The Zhù Wéimójié jīng (T1775) is the earliest extant commentary on Kumārajīva’s translation of the Vimalakīrti-nirdeśa-sūtra (KR6i0076 = T475), compiled in ten fascicles by 僧肇 Sēngzhào (384–414 CE), Kumārajīva’s most brilliant Chinese disciple. The text is best understood as an interlinear-gloss commentary in which Sēngzhào incorporates the comments of Kumārajīva himself (“什曰” — “Kumārajīva says”), 道生 Dàoshēng (“生曰”), 道融 Dàoróng (“融曰”), and Sēngzhào’s own remarks (“肇曰”). It is the single most important document for reconstructing the philosophical milieu of Kumārajīva’s Cháng’ān workshop and the early Chinese Madhyamaka.

Prefaces

The text opens with Sēngzhào’s elegant bìngxù 并序 (introductory preface), one of the most famous prose passages in Chinese Buddhist literature: “維摩詰不思議經者。蓋是窮微盡化。絕妙之稱也。其旨淵玄。非言象所測。道越三空。非二乘所議” (“The Inconceivable Vimalakīrti Sūtra — it is a designation that exhausts the subtlest and most ineffable transformations. Its meaning is profound and mysterious, beyond what words and images can measure. Its way transcends the three emptinesses; it is beyond the discourse of the two vehicles”). The preface continues with a doxographical history of the Vimalakīrti and its translation, naming the principals of the Cháng’ān workshop. Sēngzhào’s preface set the rhetorical standard for medieval Chinese Buddhist commentarial prefaces.

Abstract

Sēngzhào (384–414 CE) was Kumārajīva’s most precocious and philosophically gifted Chinese disciple. He compiled this commentary by incorporating Kumārajīva’s oral exegesis (delivered in lectures at Cháng’ān 406–409 CE), the comments of fellow disciples 道生 Dàoshēng and 道融 Dàoróng, and his own observations into a coherent running gloss. The interlinear format makes it the de facto record of Kumārajīva’s lecture course on the Vimalakīrti.

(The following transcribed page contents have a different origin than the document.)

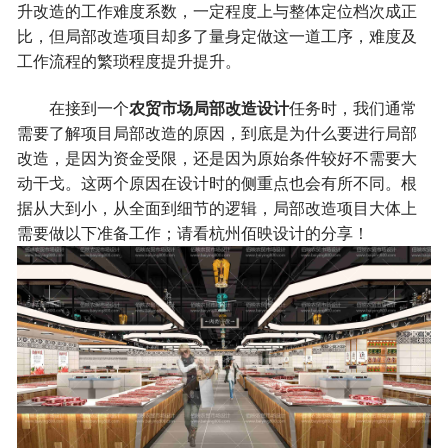
升改造的工作难度系数，一定程度上与整体定位档次成正
比，但局部改造项目却多了量身定做这一道工序，难度及
工作流程的繁琐程度提升提升。
在接到一个
农贸市场局部改造设计
任务时，我们通常
需要了解项目局部改造的原因，到底是为什么要进行局部
改造，是因为资金受限，还是因为原始条件较好不需要大
动干戈。这两个原因在设计时的侧重点也会有所不同。根
据从大到小，从全面到细节的逻辑，局部改造项目大体上
需要做以下准备工作；请看杭州佰映设计的分享！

The catalog meta gives the dynasty as 後秦 (Yáo Qín), which is correct for Sēngzhào’s lifetime. The compilation is dated between 406 (Kumārajīva’s translation of T475) and Sēngzhào’s death in 414 CE.

The commentary’s philosophical importance lies in its synthesis of Madhyamaka prajñā doctrine with the Chinese Daoist-rooted vocabulary that Sēngzhào also developed in his independent treatises (the Bùzhēn kōng lùn 不真空論, Wù bùqiān lùn 物不遷論, and Bōrě wúzhī lùn 般若無知論 — collected in the Zhàolùn 肇論, T1858). The Zhù Wéimójié is essential for reconstructing how the Cháng’ān workshop translated Indian Buddhist concepts into the Chinese intellectual idiom.

Translations and research

  • Liebenthal, Walter. Chao Lun: The Treatises of Seng-chao. 2nd ed. Hong Kong University Press, 1968 — sets context for Sēngzhào’s Vimalakīrti commentary.
  • Robinson, Richard H. Early Mādhyamika in India and China. Wisconsin, 1967 — extensive treatment of Sēngzhào’s Vimalakīrti gloss.
  • Yao Zhihua. The Buddhist Theory of Self-Cognition. London: Routledge, 2005 — uses Sēngzhào’s Vimalakīrti commentary.
  • Hurvitz, Leon. Chih-i: An Introduction to the Life and Ideas of a Chinese Buddhist Monk. Bruxelles, 1962 — frames Sēngzhào’s commentary as a precursor to Tiantai exegesis.

Other points of interest

The Zhù Wéimójié jīng preserves the only direct record of Kumārajīva’s oral exegesis in Cháng’ān. Without it, our understanding of the philosophical character of Kumārajīva’s translation workshop would be drastically impoverished.